Founded in 1847, the American Medical Association (AMA) is one of the largest national physician organizations in the United States. Its mission is to advance the quality, safety, and effectiveness of medical care.
Its membership includes physicians and other health care professionals, students, and medical residents across the country, and it represents doctors in local, state, and federal politics.
The AMA has also served as a leading voice in the fight against health plan “gag clauses” that restrict doctors’ access to patient records and information. In 1996, it passed a resolution opposing such legislation and was instrumental in the passage of laws in 16 states prohibiting gag clauses in managed care plans.
When the AMA was first formed, it was a small group of doctors that were affiliated with various local and state medical associations. They were concerned that American medical schools had inconsistent standards of education and that many students were not taught the traditional’medical science’ required to be a doctor. They were also alarmed by the widespread use of ‘quack’ medicines, which relied on healing arts associated with mystic beliefs or unscientific precepts, such as homeopathy.

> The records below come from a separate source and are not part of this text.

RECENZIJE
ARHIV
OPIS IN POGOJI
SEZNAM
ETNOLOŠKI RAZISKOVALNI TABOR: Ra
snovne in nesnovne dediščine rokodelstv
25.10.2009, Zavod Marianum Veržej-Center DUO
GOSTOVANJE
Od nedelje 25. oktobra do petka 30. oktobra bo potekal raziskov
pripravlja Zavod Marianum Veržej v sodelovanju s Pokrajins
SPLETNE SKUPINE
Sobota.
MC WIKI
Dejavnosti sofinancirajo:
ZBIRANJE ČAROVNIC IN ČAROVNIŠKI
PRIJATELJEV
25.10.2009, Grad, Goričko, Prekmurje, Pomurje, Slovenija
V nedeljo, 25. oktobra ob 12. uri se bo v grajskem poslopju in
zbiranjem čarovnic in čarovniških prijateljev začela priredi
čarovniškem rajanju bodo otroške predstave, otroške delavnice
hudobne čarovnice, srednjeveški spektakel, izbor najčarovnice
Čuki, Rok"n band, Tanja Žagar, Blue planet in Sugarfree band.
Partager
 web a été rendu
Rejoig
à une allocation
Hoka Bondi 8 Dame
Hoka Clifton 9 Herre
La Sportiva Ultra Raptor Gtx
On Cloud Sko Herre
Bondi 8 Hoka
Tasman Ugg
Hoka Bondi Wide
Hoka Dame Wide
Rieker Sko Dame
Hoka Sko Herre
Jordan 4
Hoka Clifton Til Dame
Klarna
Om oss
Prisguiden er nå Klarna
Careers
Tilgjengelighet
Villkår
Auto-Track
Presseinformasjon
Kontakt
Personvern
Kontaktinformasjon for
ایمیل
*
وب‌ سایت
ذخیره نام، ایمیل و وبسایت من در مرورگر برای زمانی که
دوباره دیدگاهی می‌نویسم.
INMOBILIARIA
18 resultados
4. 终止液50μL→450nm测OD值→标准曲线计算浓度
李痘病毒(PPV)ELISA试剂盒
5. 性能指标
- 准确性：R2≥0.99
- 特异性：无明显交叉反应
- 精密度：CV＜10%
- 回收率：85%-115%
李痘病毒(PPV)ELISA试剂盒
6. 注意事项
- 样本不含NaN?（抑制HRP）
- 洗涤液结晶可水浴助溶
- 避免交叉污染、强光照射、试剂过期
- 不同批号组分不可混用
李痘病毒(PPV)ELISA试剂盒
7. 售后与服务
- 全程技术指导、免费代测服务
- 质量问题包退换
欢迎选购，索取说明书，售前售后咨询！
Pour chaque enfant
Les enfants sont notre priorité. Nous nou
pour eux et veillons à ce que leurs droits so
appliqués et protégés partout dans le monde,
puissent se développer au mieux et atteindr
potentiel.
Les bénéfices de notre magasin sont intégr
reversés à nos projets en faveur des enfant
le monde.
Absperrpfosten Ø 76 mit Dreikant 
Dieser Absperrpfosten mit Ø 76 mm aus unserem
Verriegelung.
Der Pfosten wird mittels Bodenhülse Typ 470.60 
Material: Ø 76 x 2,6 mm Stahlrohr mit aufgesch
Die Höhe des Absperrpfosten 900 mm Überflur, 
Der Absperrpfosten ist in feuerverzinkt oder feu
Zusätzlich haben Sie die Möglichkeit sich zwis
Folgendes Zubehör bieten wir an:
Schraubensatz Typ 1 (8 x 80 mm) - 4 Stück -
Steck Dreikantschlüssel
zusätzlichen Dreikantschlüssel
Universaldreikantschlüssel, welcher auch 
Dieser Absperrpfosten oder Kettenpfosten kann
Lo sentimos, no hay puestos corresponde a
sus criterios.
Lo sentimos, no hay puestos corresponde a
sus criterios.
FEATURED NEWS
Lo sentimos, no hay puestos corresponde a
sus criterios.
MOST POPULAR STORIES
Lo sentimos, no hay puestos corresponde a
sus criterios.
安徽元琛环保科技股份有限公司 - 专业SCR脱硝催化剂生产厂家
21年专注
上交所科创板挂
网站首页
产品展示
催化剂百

After the group reorganized in 1901, it took on a more national character and became a nonprofit corporation with permanent headquarters in Chicago. Its members were encouraged to join the national organization, rather than their local chapters, and it began to have an impact on the nation’s political and medical policies.
Despite the AMA’s clout in the national political arena, its member numbers continued to decline from the mid-1960s on. Though it had spent heavily on public outreach campaigns, a number of younger doctors found the organization’s membership fee too high for their budgets.
By the mid-1990s, less than 40 percent of American doctors were members of the AMA, and fewer than 35 percent of doctors aged 30 to 49 were members at that time. The organization was losing money, but revenue from its publishing arm and other for-profit ventures kept it afloat.
Today, the AMA has about 129,600 members in 50 states and D.C., and it is an umbrella organization for numerous medical societies, boards, and specialty groups, including the American Academy of Family Physicians. The AMA serves the needs of its members through educational programs, continuing medical education, and a variety of publications that offer discounts on CME courses and other practice-enhancing resources.
The AMA publishes the Journal of the American Medical Association, which is published 48 times per year, and 11 other journals that focus on medical specialties such as internal medicine, pediatrics, and psychiatry. The AMA is also the publisher of JAMA Network Open, which is an online journal that features original research.
While there are many medical organizations in the United States, the AMA remains the most influential and widely respected. The AMA is responsible for setting standards for medical school admission and determining whether graduates of those schools are competent to practice medicine. It has fought against ‘quack’ medicine and has backed efforts to improve the nation’s medical education system, among other things. The AMA has also been a strong advocate for women’s rights and against gender discrimination in the military, although it recently retracted its support of President Trump’s policy to ban transgender individuals from serving in the military.